Work task
Each line below from the one containing "laneway door opens and down a flight of" through the one containing "duction. A sensual tryst of cherry and dark" is to be given again exactly, and no line outside that span.

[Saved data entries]
━━━━━━━━━━
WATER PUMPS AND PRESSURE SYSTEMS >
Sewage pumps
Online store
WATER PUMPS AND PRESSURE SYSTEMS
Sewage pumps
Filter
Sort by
━━━━━━━━━━
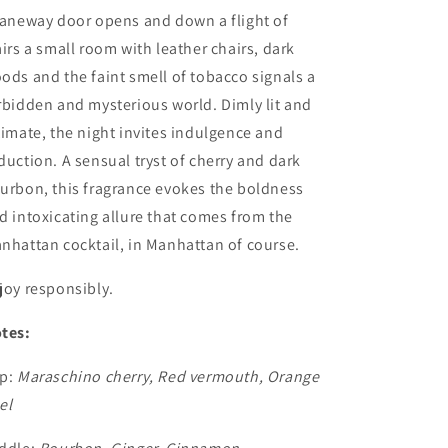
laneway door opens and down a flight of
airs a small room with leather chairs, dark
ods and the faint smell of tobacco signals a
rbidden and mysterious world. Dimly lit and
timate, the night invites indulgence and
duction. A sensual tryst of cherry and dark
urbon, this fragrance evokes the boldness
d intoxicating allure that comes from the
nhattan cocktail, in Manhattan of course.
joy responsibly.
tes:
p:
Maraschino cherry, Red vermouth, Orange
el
━━━━━━━━━━
Exercise response
laneway door opens and down a flight of
airs a small room with leather chairs, dark
ods and the faint smell of tobacco signals a
rbidden and mysterious world. Dimly lit and
timate, the night invites indulgence and
duction. A sensual tryst of cherry and dark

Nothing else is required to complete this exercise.